4. You Feel Comfortable Asking Your Partner
Back to you. If you feel as if approaching your partner about extending your relationship to those outside of you two would be automatically tolerated, or easily navigated, have the talk!
Commencing this conversation in a space of trust and understanding may open doors that neither of you knew were present in one another. Have this conversation in a controlled environment, where boundaries are created within an agreed-upon emotional contract of sorts, only deeper respect for one another will be accomplished, whether or not you decide to commit to exploring with other partners.

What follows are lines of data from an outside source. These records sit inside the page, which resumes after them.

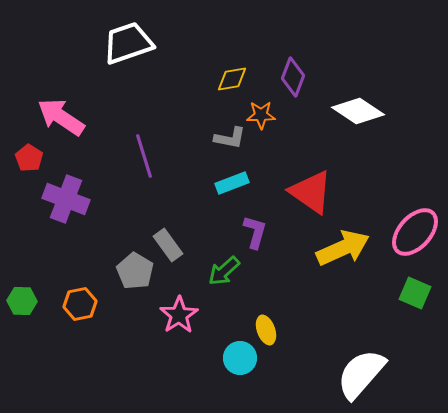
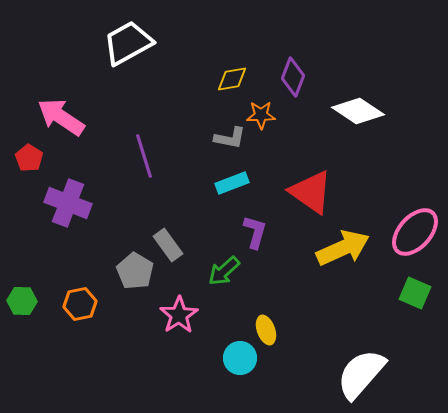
white trapezoid: rotated 10 degrees counterclockwise
purple cross: moved 2 px right, 4 px down
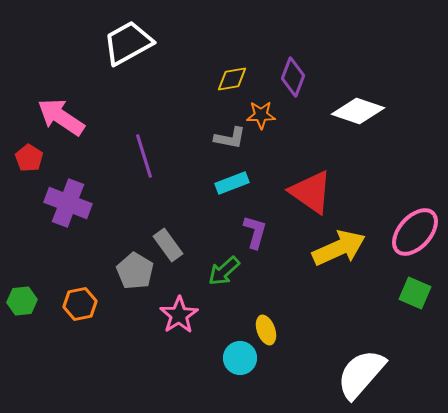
white diamond: rotated 15 degrees counterclockwise
yellow arrow: moved 4 px left
green hexagon: rotated 8 degrees counterclockwise
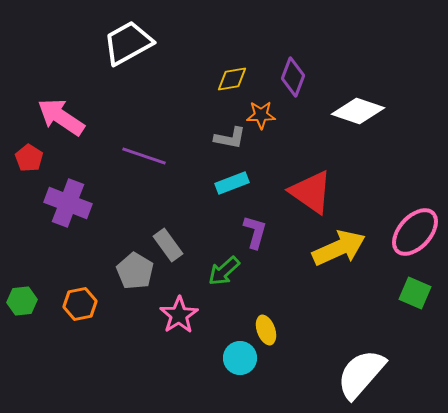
purple line: rotated 54 degrees counterclockwise
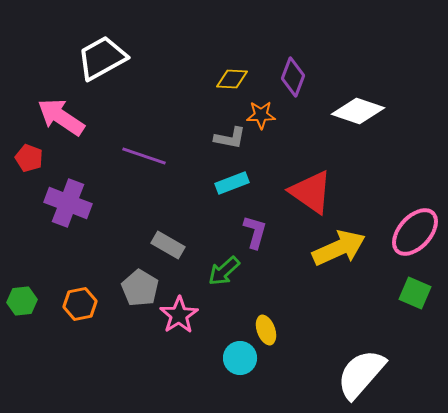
white trapezoid: moved 26 px left, 15 px down
yellow diamond: rotated 12 degrees clockwise
red pentagon: rotated 12 degrees counterclockwise
gray rectangle: rotated 24 degrees counterclockwise
gray pentagon: moved 5 px right, 17 px down
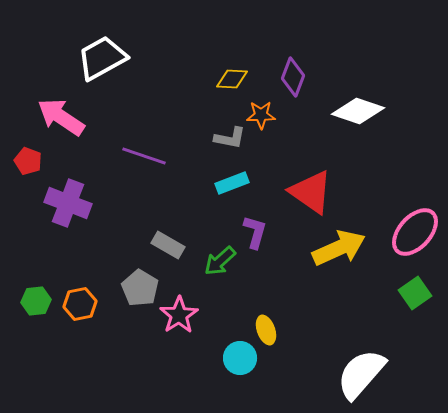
red pentagon: moved 1 px left, 3 px down
green arrow: moved 4 px left, 10 px up
green square: rotated 32 degrees clockwise
green hexagon: moved 14 px right
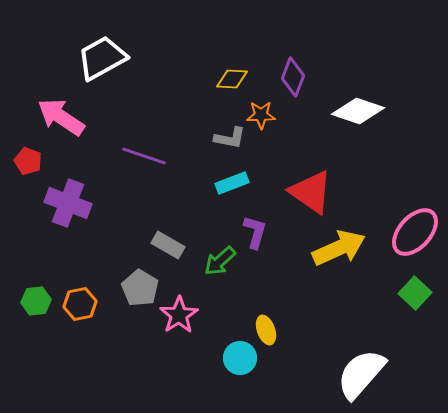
green square: rotated 12 degrees counterclockwise
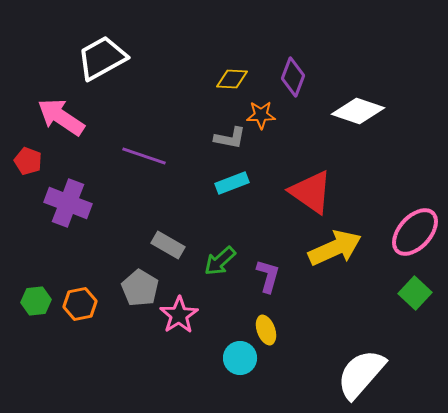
purple L-shape: moved 13 px right, 44 px down
yellow arrow: moved 4 px left
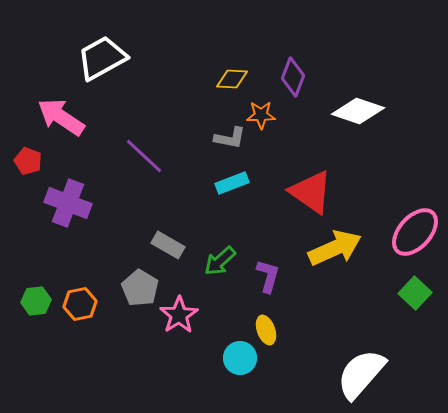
purple line: rotated 24 degrees clockwise
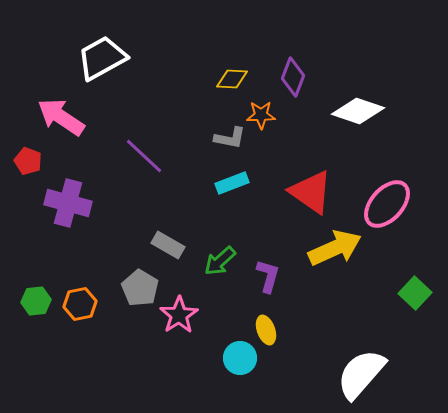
purple cross: rotated 6 degrees counterclockwise
pink ellipse: moved 28 px left, 28 px up
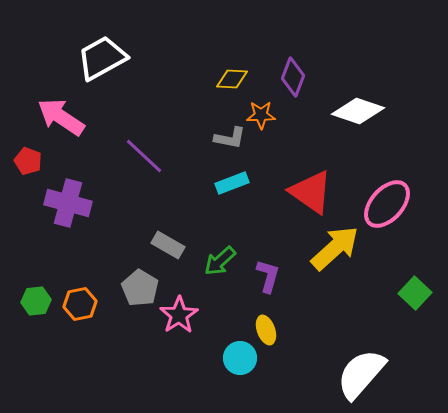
yellow arrow: rotated 18 degrees counterclockwise
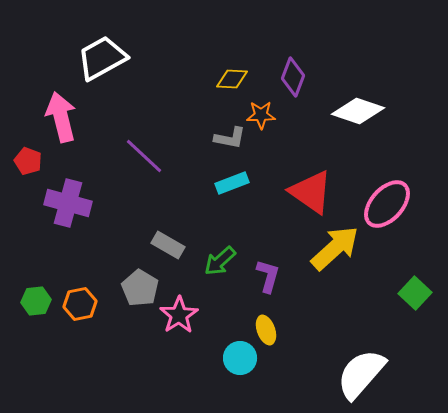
pink arrow: rotated 42 degrees clockwise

There is always a chance that your partner will not receive this news calmly, but no difficult choice is met without risk. Approach them with respect, and total honesty, if they still refuse to tolerate these curiosities then maybe you have dodged an otherwise lifelong bullet.
5. You Find Yourself Fantasizing About Others….Not in a Casual Way
We are all guilty of thinking about others outside of our relationships in sexual or romantic situations. Denying this commonly crystalizes into infidelity and jealousy in an attempt to overcompensate, or hide the shame for feeling this way for someone other than your partner. Admiration is bestowed upon those who do not act on these urges, a simple yet profound act of respect for your monogamous partner’s trust in your monogamy.
Though admirable, when ignored, like a tumour, can prove fatal. Surpassing curiosity, you have begun seeing others in a way that makes you happier than your current partner does. Even your day-dream taking your yoga buddy to the beach for the weekend makes you happier than you have felt in months, or years with your partner. More often than not you still love your partner but need to dig up some old sparks that you’ve both allowed to flicker out over time.
Your partner may not mind that you have been fantasizing about others, and as odds would have it, maybe they have been doing the same. That spark may be most effectively stoked by the addition of a new piece to both of your equations.
6. You Love Multiple People
Frankly, there is no way around it, humans have the ability to deeply emotionally connect with each other. Many times that empathy can percolate into raw unhindered feelings of appreciation, respect and physical attraction; love.
If you find yourself in the position where you are in love with multiple people, one with whom you are monogamous, and the other you are not; the correct approach can potentially be to acknowledge this love to both of your lovers. Though the idea that you all could be happy will at first seem crazy, it may be the best decision you ever made. Dissect it, understand these feelings, together.
The bottom line is that both monogamy and polyamory can work, and both can fail. To refer again to Deborah Anapol, allow love to lead you into whatever form is appropriate for you. Understand the limitations of marriage and make the choice based on your lover, not the status quo. Listen to your partner, and hear their needs, even if those needs may not be met by you. With equal gravity listen to yourself, and be honest about how you feel. The only people who are truly hurt when you don’t trust your own feelings are you, and your partner. Communication. Is. Key.
Allow yourself and your partners to navigate the full potential of their human ability to love, and connect with one another. The only people writing the rules are us, and we are changing them every day.